— TASK —
Transcribe word for word the lines below from the line with "Membership Investment" through the line with "Titusville with our", ends included.

— Stored data entries —
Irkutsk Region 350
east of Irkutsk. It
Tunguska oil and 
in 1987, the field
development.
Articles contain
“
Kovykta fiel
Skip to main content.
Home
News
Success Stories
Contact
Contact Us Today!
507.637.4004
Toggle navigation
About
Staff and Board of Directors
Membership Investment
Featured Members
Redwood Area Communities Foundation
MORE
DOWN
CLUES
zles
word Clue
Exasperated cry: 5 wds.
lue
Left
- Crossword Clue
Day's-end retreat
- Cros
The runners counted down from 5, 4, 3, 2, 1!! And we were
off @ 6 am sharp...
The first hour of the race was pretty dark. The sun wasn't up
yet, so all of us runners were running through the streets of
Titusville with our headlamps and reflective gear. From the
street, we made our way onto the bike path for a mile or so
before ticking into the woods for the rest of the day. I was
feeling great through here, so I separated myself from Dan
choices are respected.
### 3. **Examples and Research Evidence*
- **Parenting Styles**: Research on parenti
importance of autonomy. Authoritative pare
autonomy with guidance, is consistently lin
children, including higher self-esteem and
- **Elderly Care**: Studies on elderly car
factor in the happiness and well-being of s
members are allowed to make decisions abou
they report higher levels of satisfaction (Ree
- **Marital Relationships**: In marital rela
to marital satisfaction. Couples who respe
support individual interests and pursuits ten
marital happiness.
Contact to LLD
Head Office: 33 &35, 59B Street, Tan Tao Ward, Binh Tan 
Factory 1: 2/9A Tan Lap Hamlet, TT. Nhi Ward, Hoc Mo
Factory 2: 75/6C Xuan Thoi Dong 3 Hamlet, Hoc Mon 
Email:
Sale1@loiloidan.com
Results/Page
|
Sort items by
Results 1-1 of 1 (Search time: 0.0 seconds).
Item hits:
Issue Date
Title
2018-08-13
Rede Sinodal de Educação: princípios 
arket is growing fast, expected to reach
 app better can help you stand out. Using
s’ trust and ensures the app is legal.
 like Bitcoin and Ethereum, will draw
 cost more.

— RESULT OF THIS TASK —
Membership Investment
Featured Members
Redwood Area Communities Foundation
MORE
DOWN
CLUES
zles
word Clue
Exasperated cry: 5 wds.
lue
Left
- Crossword Clue
Day's-end retreat
- Cros
The runners counted down from 5, 4, 3, 2, 1!! And we were
off @ 6 am sharp...
The first hour of the race was pretty dark. The sun wasn't up
yet, so all of us runners were running through the streets of
Titusville with our headlamps and reflective gear. From the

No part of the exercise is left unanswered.